The msprime.Demography.add_census() method (documented here) is a special demographic event that we added into msprime to do precisely this. More specifically, add_census records a node on all lineages that are extant at some user-specified time in the simulation. This is needed to simulate complete information about local ancestry.

The code below is the same that we specified above, but with a census event at time=100.001. Note that this time is just before the admixture event creating population ADMIX.

# Make the Demography object.
demography = msprime.Demography()
demography.add_population(name="RED", initial_size=pop_size)
demography.add_population(name="BLUE", initial_size=pop_size)
demography.add_population(name="ADMIX", initial_size=pop_size)
demography.add_population(name="ANC", initial_size=pop_size)
demography.add_admixture(
    time=100, derived="ADMIX", ancestral=["RED", "BLUE"], proportions=[0.5, 0.5]
)
demography.add_census(time=100.01) # Census is here!
demography.add_population_split(
    time=1000, derived=["RED", "BLUE"], ancestral="ANC"
)

# Simulate.
ts = msprime.sim_ancestry(
    samples={"RED": 0, "BLUE": 0, "ADMIX" : 2},
    demography=demography,
    random_seed=1011,
    sequence_length=100000,
    recombination_rate=3e-8
)

Here is a diagram of the first tree in the tree sequence returned by this simulation.

The first tree in the tree sequence simulated with the code above

Note that there is now a node on every branch in the trees at the time specified in our census event. (In the tree above, these are nodes 5, 6 and 7). This is the information required to extract full information about population-based ancestry at all genomic locations in all samples. For instance, we see here that sample 0 has local ancestry with the blue population, while the other samples have ancestry with the red population.

SLiM simulations

Use a treeSeqRememberIndividuals() call to select census individuals.

initialize() {
        initializeTreeSeq();
        initializeMutationRate(0);
        initializeMutationType("m1", 0.5, "f", 0.0);
        initializeGenomicElementType("g1", m1, 1.0);
        initializeGenomicElement(g1, 0, 99999);
        initializeRecombinationRate(3e-8);
}
1 early() {
        sim.addSubpop("p3", 500); // "ANC"
}
1000 early() {
        sim.addSubpop("p0", 500); // "RED"
        sim.addSubpop("p1", 500); // "BLUE"
        p0.setMigrationRates(p3, 1.0);
        p1.setMigrationRates(p3, 1.0);
        p3.setSubpopulationSize(0);
}
1899 late() {
        // The 'census' event:
        // note these individuals have time 101 in the output
        sim.treeSeqRememberIndividuals(sim.subpopulations.individuals);
}
1900 early() {
        sim.addSubpop("p2", 500); // "ADMIX"
        p2.setMigrationRates(c(p0, p1), c(0.5, 0.5));
}
1901 early() {
        // admixture happens in a single generation
        p2.setMigrationRates(c(p0, p1), c(0, 0));
}
2000 late() {
        sim.treeSeqOutput("slim.trees");
}

When should you add the census?

msprime simulations

You should specify the census event at a time when

  1. All of the relevant ancestral populations are active.

  2. It is unlikely that all samples have coalesced anywhere.

  3. There are no other coalescent nodes.

In the example above, condition 1 suggests that we should choose a census time between 100 and 1000 generations in the past.

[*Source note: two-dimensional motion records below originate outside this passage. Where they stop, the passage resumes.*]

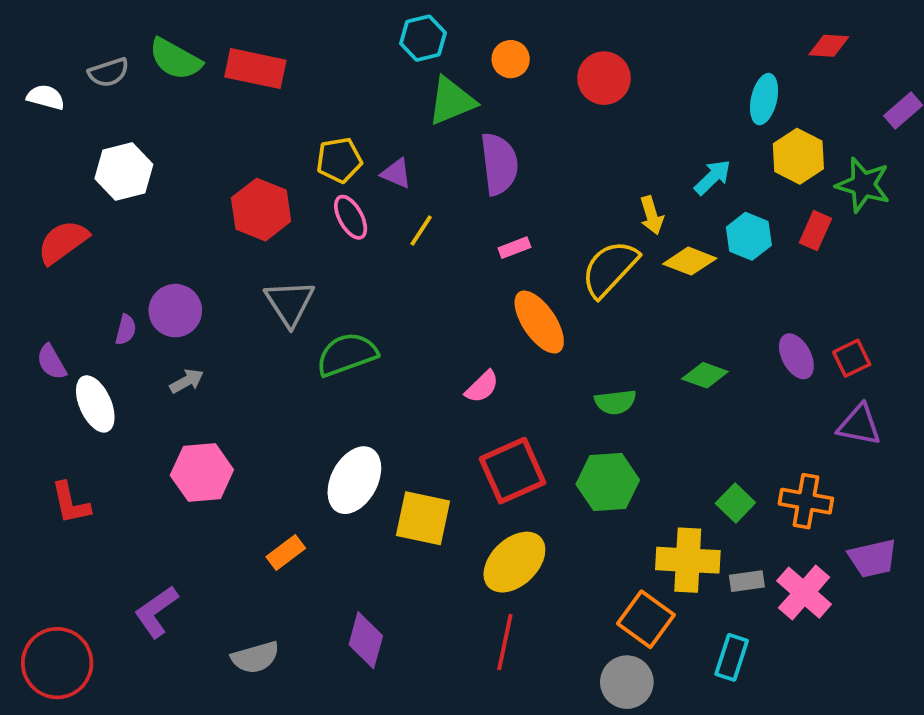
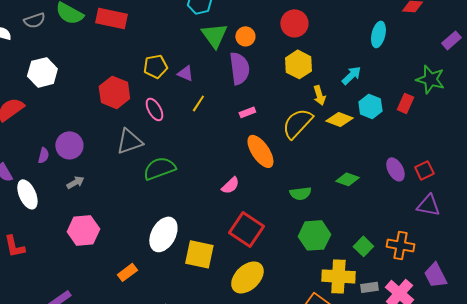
orange circle: (511, 59) -> (245, 36), moved
green triangle: (452, 101) -> (214, 35), turned -44
yellow hexagon: (798, 156) -> (298, 64), moved
pink ellipse: (351, 217) -> (154, 109), moved
gray triangle: (290, 303) -> (129, 141), turned 44
red square: (513, 471) -> (246, 229), turned -32
green hexagon: (608, 482) -> (314, 235), moved
purple trapezoid: (873, 558) -> (435, 275), turned 76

Before this time, the populations did not ‘exist’, and after this time, the ancestors of the sample were already admixed. To make condition 2 as likely as possible, we should choose a time closer to 100 and 1000. The chosen time of 100.01 satisfies both of these conditions so far. Since we are running a (default) coalescent simulation here, condition 3 is unlikely to be an issue.

Note

Condition 3 is most important when you are running a DTWF simulation. In this situation, you want to avoid placing the census nodes ‘on top’ of the existing ancestors that are generated at discrete times, so a non-integer time is most suitable here.

SLiM simulations

You’ll usually want to place the treeSeqRememberIndividuals() call in the generation before admixture begins.